A three-decade tradition on the UT-Austin campus is going away due to concerns over racial insensitivity.  The annual campus pep rally ahead of this Saturday's rivalry game with Oklahoma at the Cotton Bowl won't include the usual torchlight parade.  The alumni group Texas Exes, which organizes the rally, has cancelled the torchlight portion due to concerns about similar tiki torches carried by white supremacists during a march that turned into a deadly riot in Charlottesville, Virginia last summer.  "In light of the tragic events in Charlottesville, we will not be doing a torchlight parade," says Texas Exes spokeswoman Dorothy Guerrero in a statement.  "This night has always been a positive experience for the UT community and it is paramount to us that everyone feels welcome, safe, and part of the Longhorn family.”

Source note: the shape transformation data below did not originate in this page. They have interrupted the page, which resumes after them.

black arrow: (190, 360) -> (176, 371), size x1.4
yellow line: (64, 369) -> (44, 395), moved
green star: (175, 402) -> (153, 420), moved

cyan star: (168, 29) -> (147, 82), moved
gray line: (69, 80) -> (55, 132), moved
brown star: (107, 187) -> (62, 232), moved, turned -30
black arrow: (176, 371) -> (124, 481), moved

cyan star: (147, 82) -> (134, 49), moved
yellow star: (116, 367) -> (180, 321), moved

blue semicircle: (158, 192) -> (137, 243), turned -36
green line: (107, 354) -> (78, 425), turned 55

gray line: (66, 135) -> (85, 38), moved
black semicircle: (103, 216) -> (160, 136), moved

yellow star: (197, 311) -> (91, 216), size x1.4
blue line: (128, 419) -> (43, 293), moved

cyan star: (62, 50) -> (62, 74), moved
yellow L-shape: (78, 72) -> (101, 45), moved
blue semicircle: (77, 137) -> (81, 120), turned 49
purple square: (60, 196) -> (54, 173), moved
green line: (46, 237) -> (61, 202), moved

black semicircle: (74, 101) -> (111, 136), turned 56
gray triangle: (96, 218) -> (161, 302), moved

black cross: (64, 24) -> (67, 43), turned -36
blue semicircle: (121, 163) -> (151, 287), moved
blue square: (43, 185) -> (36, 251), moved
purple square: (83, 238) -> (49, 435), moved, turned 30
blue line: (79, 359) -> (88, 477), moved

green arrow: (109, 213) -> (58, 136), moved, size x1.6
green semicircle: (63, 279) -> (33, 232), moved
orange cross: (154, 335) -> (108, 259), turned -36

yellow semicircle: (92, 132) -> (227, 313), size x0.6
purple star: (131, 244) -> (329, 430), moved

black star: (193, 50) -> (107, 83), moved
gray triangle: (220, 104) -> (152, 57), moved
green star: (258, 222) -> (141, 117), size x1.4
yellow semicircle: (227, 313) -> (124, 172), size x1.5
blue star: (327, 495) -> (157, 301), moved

Micky Wolf, Vice President of UT's Student Government, tells KTRH he understands the decision made by Texas Exes.  "Definitely, we're saddened to see this part of the tradition go away, at least for this period of time, but it's not worth the association with white supremacy that could come with those torches," he says.  "We support the decision to make sure that all of our campus traditions are inclusive, and that the tradition is still continuing."

Wolf also notes that the pep rally tradition goes back much further than the torchlight parade tradition.  "The torchlight part of the rally has existed for the last 30 years, and the other aspects of the rally have existed for 101 years," he says.  "The rally still means the same to the student body, and still represents the tradition and the excitement that we have for the OU weekend game."